Classic album: Sex Pistols – Never Mind The Bollocks…
Sex Pistols
Never Mind The Bollocks, Here’s The Sex Pistols
Virgin Records
Released: 1977
Thirty five years ago this year, with one specific track ‘God Save the Queen’ to coincide with the Queen’s silver jubilee, The Sex Pistols’ only album was released. It may have only been their debut but the generation it spoke for showed why it was an instant classic and helped boost the careers of John “Johnny Rotten” Lydon and the late Sid Vicious.
The album’s vile, fluorescent yellow and pink sleeve made it instantly recognisable amongst any record collection and the controversy surrounding the release of an album with “bollocks” in the title helped increase the advertising and popularity of this vinyl.

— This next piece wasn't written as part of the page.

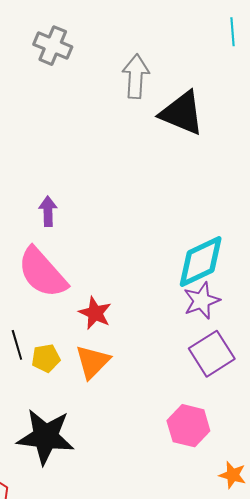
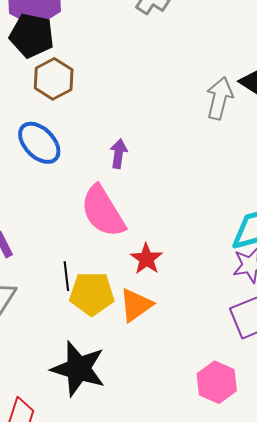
gray arrow: (136, 76) -> (219, 98), moved
yellow pentagon: (46, 358) -> (92, 294), size x1.6

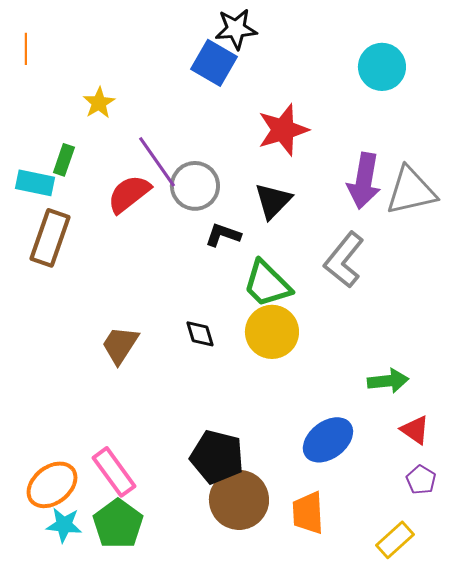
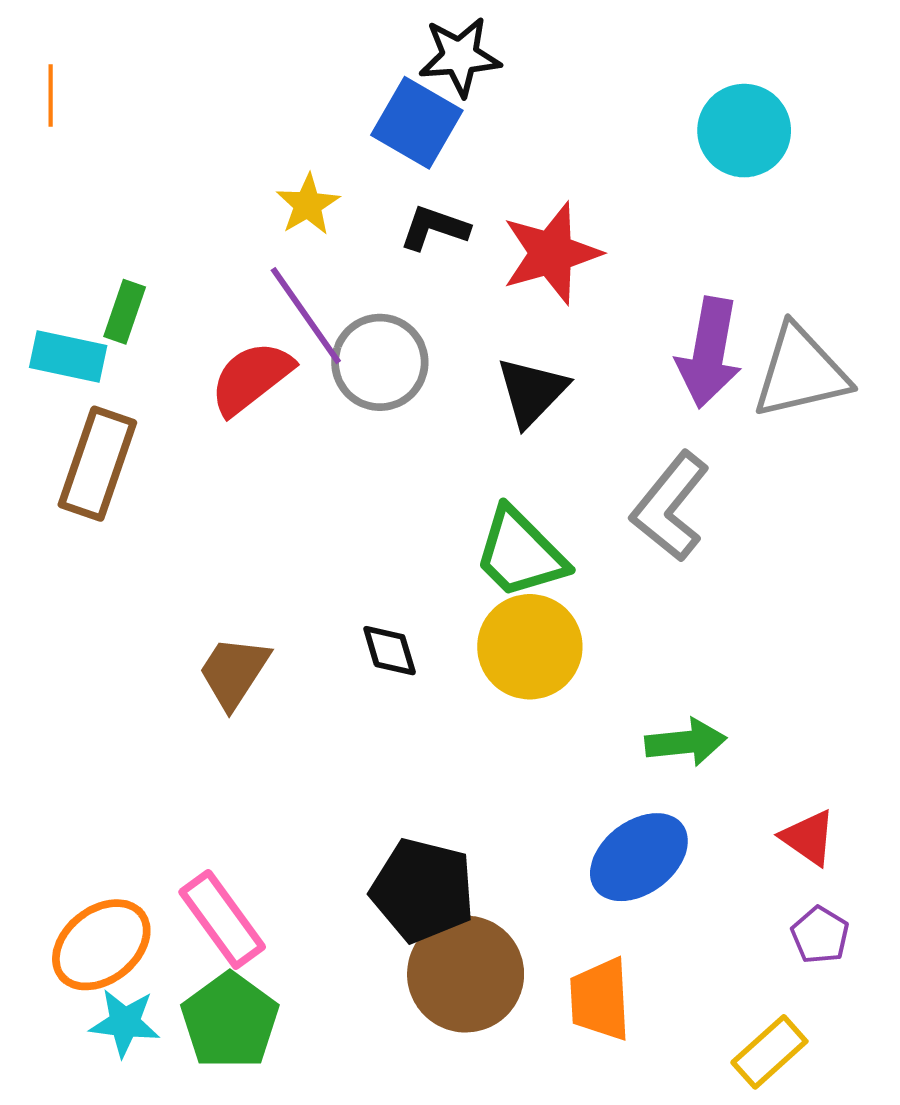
yellow star: (99, 103) -> (308, 205), moved
black L-shape: (223, 235) -> (434, 228), moved
green arrow: (388, 381) -> (686, 742), moved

The most controversial track on the album is ‘God Save the Queen’ and is probably the most well-known Sex Pistols track. The song claims that the Queen has a “fascist regime” and that England has “no future”. Even though it reached number 1 in the charts, the BBC refused to give the number 1 spot to the Sex Pistols, instead giving it to Rod Stewart’s ‘I Don’t Want to Talk About It’, generating even more publicity and controversy.

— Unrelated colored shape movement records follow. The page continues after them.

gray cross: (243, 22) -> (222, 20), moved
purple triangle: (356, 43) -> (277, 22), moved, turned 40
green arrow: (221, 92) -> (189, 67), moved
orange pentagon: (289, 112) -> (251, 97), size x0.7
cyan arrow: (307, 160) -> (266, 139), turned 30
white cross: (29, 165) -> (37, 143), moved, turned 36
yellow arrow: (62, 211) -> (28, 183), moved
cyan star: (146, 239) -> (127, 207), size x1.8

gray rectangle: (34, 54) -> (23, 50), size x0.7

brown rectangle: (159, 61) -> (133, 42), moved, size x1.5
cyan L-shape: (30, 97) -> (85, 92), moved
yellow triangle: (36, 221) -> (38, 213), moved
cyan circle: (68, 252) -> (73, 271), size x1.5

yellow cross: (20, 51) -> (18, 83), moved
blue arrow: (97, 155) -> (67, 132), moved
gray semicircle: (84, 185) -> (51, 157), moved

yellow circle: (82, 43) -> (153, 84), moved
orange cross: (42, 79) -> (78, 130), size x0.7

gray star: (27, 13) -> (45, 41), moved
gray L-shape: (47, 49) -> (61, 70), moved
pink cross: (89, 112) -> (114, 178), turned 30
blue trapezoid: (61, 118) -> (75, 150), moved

Three other infamous tracks from Never Mind The Bollocks… include album opener ‘Holidays in the Sun’, ‘Pretty Vacant’ and ‘Anarchy in the U.K’ with the latter being the only single released before EMI famously dropped the group, with the lyrical content reflecting the issues of the time that extremely concerned the youth.

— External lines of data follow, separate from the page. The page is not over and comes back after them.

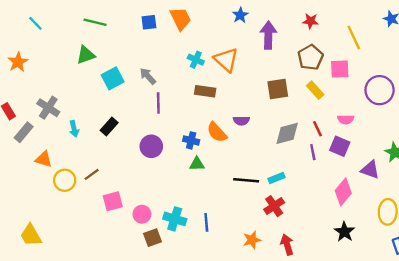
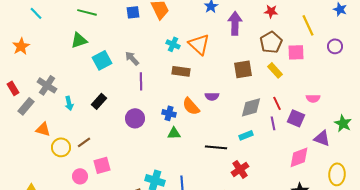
purple circle: (380, 90) -> (335, 46), moved, size x0.6
pink semicircle: (346, 119) -> (313, 98), moved
cyan rectangle: (277, 178) -> (246, 135), moved
pink diamond: (343, 192) -> (299, 157), turned 30
pink circle: (142, 214) -> (80, 176), moved

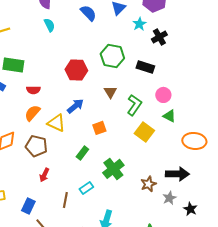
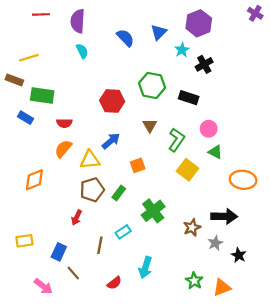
yellow triangle: (56, 123) -> (90, 160), turned -30
brown pentagon: (36, 146) -> (92, 190), moved, turned -30

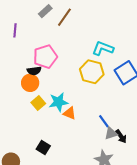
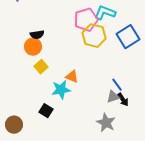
pink pentagon: (45, 57) -> (86, 20), moved
cyan star: (58, 102) -> (61, 90), moved
blue line: (104, 121) -> (117, 85), moved

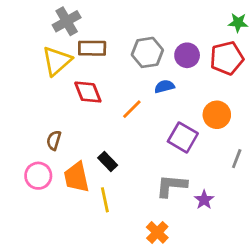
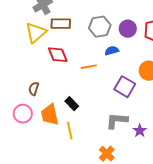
orange line: (132, 109) -> (89, 67), turned 35

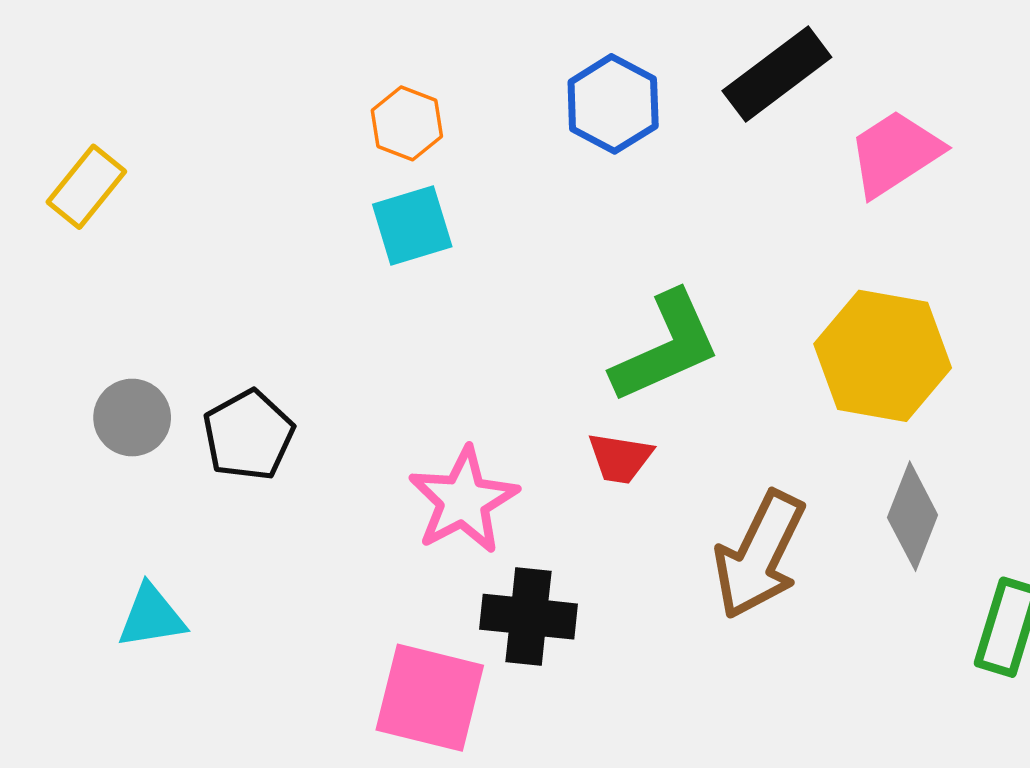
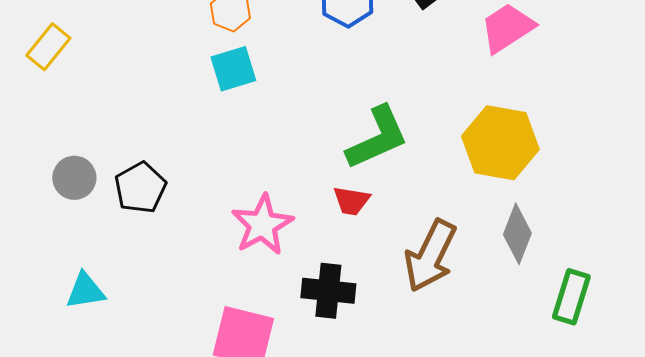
black cross: (529, 617) -> (328, 291), moved

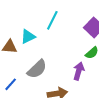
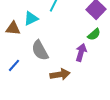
gray semicircle: (37, 69) -> (40, 50), turned 105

Never Mind the Bollocks… is widely recognised by critics as one of, if not, the most influential punk album of all time which has been used as an inspiration for many that followed, including bands like Nirvana. There have been numerous reunions of the Sex Pistols, possibly hypocritical of what they originally wrote about, but the album will always remain a classic as it spoke for an entire generation.